Yet, even though I don’t regard Oblivio as a weblog, others might. I suppose it could be mistaken for a weblog, just as Michael Barrish could be mistaken for a real person. He probably is a real person since he also uses the website to solicit web development work (though he maintains separate sites for each purpose, for reasons he explains in the story Motherfucker ). But Barrish is also a character who appears in his own stories. As does Rachel, his girlfriend. Whether she really exists and whether she’s his girlfriend is impossible to determine, without knowing Michael Barrish. Even then, the real-life Rachel may bear only a fleeting resemblance to the Rachel in the stories. (Just like the women in some of my stories.)
Of all possible outcomes of yesterday’s writing, what I didn’t expect is that the story that originated my passion might be allegorical rather than experience. I am left wondering whether I am a sophisticated patron of the arts or an incredibly gullible fool. And that’s the inherent danger of mixing the art of creation within the context of experiential recounting.
Jonathon continues with:
So, you might be asking, what’s the point of all this? The point is this: there seems to be an implicit agreement amongst webloggers to speak with an authentic voice, to tell the truth as they see it, to give witness, according to the dictates of journalism.

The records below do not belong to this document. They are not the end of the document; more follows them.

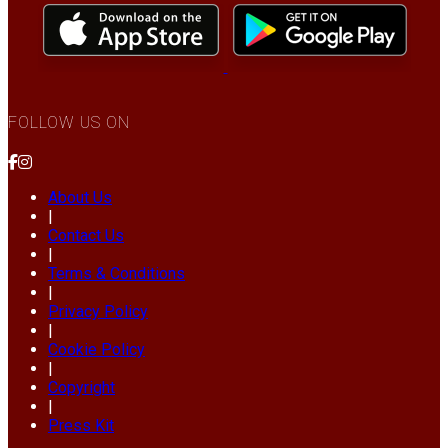
FOLLOW US ON
About Us
|
Contact Us
|
Terms & Conditions
|
Privacy Policy
|
Cookie Policy
|
Copyright
|
Press Kit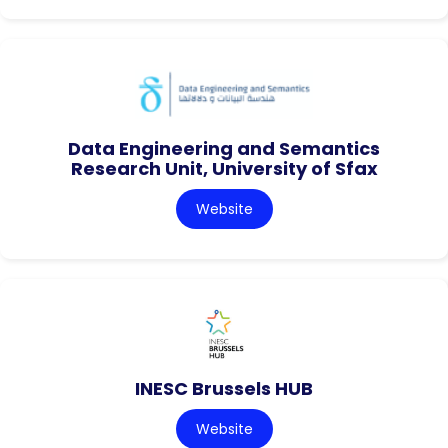
Data Engineering and Semantics
Research Unit, University of Sfax
Website
INESC Brussels HUB
Website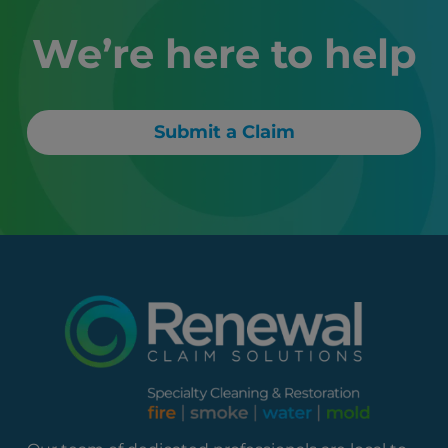
We’re here to help
Submit a Claim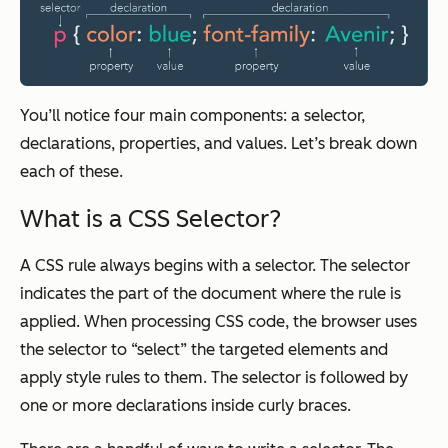
You’ll notice four main components: a selector,
declarations, properties, and values. Let’s break down
each of these.
What is a CSS Selector?
A CSS rule always begins with a selector. The selector
indicates the part of the document where the rule is
applied. When processing CSS code, the browser uses
the selector to “select” the targeted elements and
apply style rules to them. The selector is followed by
one or more declarations inside curly braces.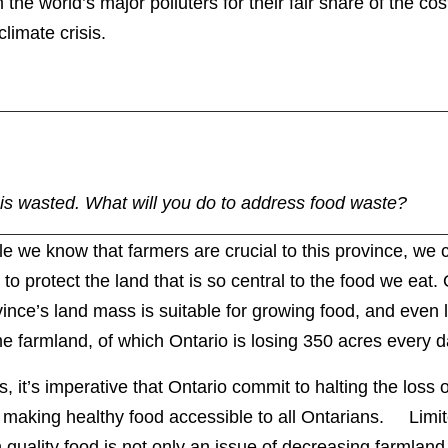
 the world’s major polluters for their fair share of the co
climate crisis.
is wasted. What will you do to address food waste?
e we know that farmers are crucial to this province, we 
le to protect the land that is so central to the food we eat.
ince’s land mass is suitable for growing food, and even l
e farmland, of which Ontario is losing 350 acres every d
, it’s imperative that Ontario commit to halting the loss 
 making healthy food accessible to all Ontarians. Limi
 quality food is not only an issue of decreasing farmland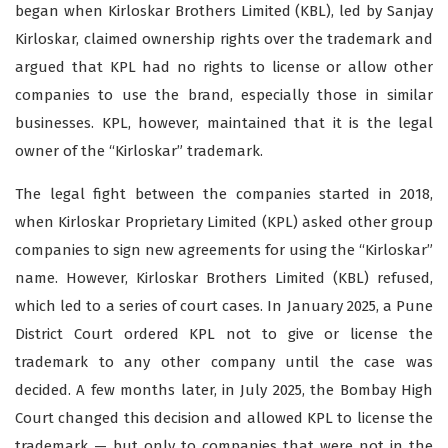
began when Kirloskar Brothers Limited (KBL), led by Sanjay
Kirloskar, claimed ownership rights over the trademark and
argued that KPL had no rights to license or allow other
companies to use the brand, especially those in similar
businesses. KPL, however, maintained that it is the legal
owner of the “Kirloskar” trademark.
The legal fight between the companies started in 2018,
when Kirloskar Proprietary Limited (KPL) asked other group
companies to sign new agreements for using the “Kirloskar”
name. However, Kirloskar Brothers Limited (KBL) refused,
which led to a series of court cases. In January 2025, a Pune
District Court ordered KPL not to give or license the
trademark to any other company until the case was
decided. A few months later, in July 2025, the Bombay High
Court changed this decision and allowed KPL to license the
trademark — but only to companies that were not in the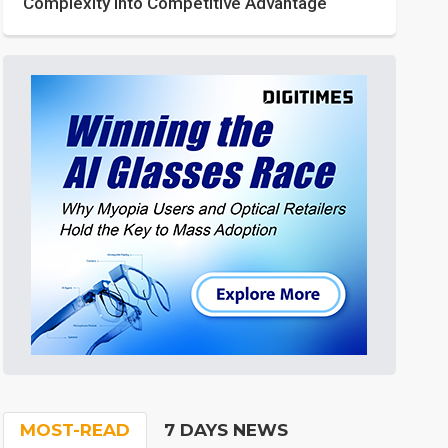
Complexity into Competitive Advantage
MOST-READ
7 DAYS NEWS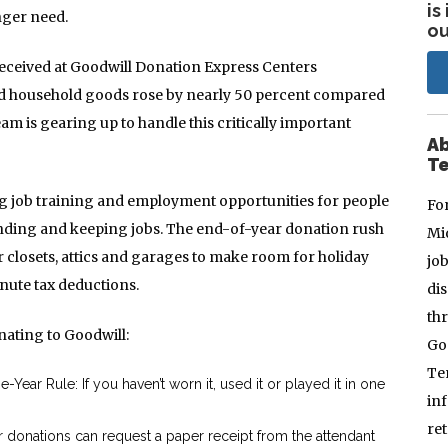
is
nger need.
ou
eceived at Goodwill Donation Express Centers
and household goods rose by nearly 50 percent compared
eam is gearing up to handle this critically important
Ab
Te
g job training and employment opportunities for people
Fo
finding and keeping jobs. The end-of-year donation rush
Mi
r closets, attics and garages to make room for holiday
jo
inute tax deductions.
dis
thr
nating to Goodwill:
Go
Te
ear Rule: If you haven’t worn it, used it or played it in one
in
re
r donations can request a paper receipt from the attendant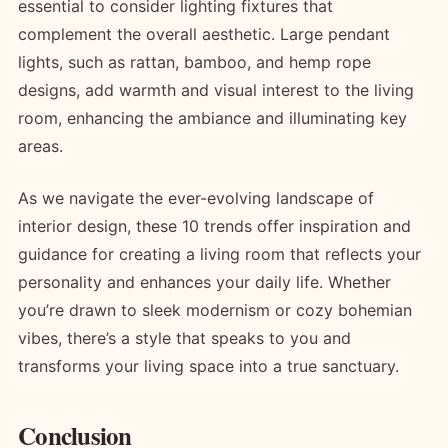
essential to consider lighting fixtures that
complement the overall aesthetic. Large pendant
lights, such as rattan, bamboo, and hemp rope
designs, add warmth and visual interest to the living
room, enhancing the ambiance and illuminating key
areas.
As we navigate the ever-evolving landscape of
interior design, these 10 trends offer inspiration and
guidance for creating a living room that reflects your
personality and enhances your daily life. Whether
you’re drawn to sleek modernism or cozy bohemian
vibes, there’s a style that speaks to you and
transforms your living space into a true sanctuary.
Conclusion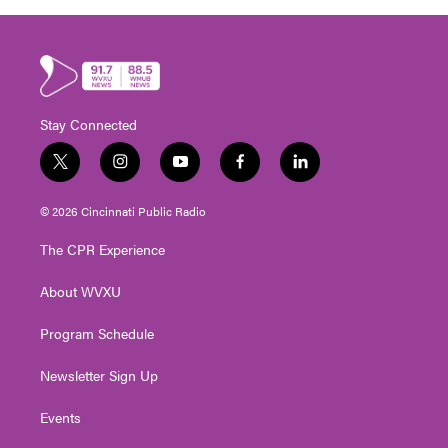
Stay Connected
t
i
y
f
l
w
n
o
a
i
i
s
u
c
n
© 2026 Cincinnati Public Radio
t
t
t
e
k
t
a
u
b
e
The CPR Experience
e
g
b
o
d
r
r
e
o
i
About WVXU
a
k
n
m
Program Schedule
Newsletter Sign Up
Events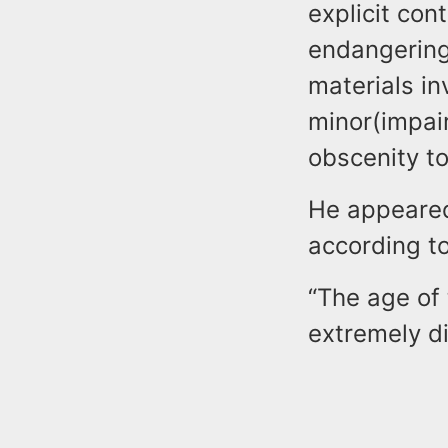
explicit con
endangering 
materials in
minor(impai
obscenity to
He appeared
according to
“The age of 
extremely di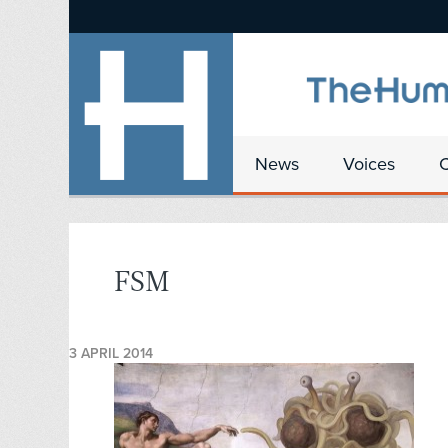
News
Voices
FSM
3 APRIL 2014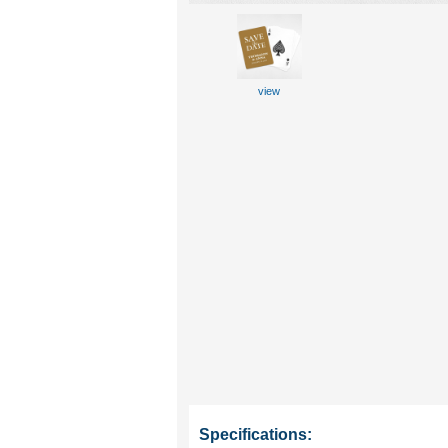
view
Specifications: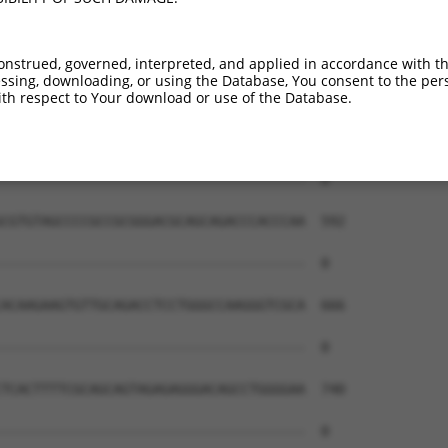
--------------------------------------  0

CCCAGAGAGGTGGTTAGGGACTCGAGGGGACCCTGCAC  444

onstrued, governed, interpreted, and applied in accordance with t
sing, downloading, or using the Database, You consent to the perso
--------------------------------------  0

th respect to Your download or use of the Database.
CGGGTGGAGAGGACCACGGCGAGGAGCCCAACTACCCT  518

--------------------------------------  0

CGTGTAGCCCCGCCGCGGGACGCAGCAGACCCACCCAA  592

--------------------------------------  0

ACAAGAAGTGTTGCAGACCTCCTGGGCCAAGGGTCGCA  666

--------------------------------------  0

TCACTTTTCGCAGCAGTAGAGAGGGACAGCCTGGGGAA  740

--------------------------------------  0
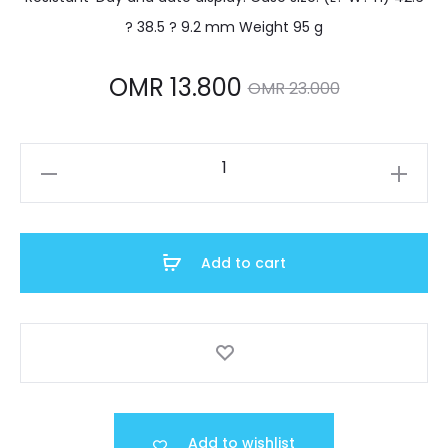
? 38.5 ? 9.2 mm Weight 95 g
Current
Original
OMR
13.800
OMR
23.000
price
price
MTP-
is:
was:
1239D-
7ADF
MR 13.800.
OMR 23.000.
quantity
Add to cart
Add to wishlist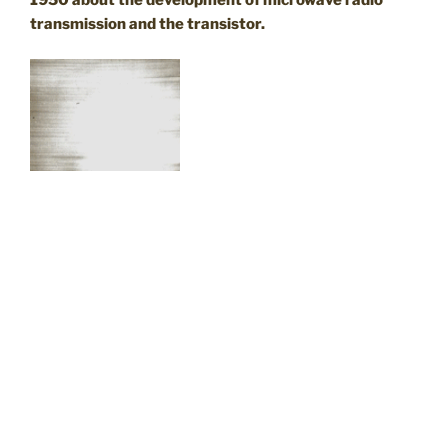
1950 about the development of microwave radio
transmission and the transistor.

Storytelling depends on a belief that an artfully constructed fiction is frequently more truthful than a carefully described fact.
However, in my opinion, if webloggers establish a truthful context for their words, then they do have a pact with their readers that says, “React honestly to my story because what I tell you is true”.
Something to think about. And write more about later because now I am off to spend the rest of the day in the hallowed halls of Hippocrates.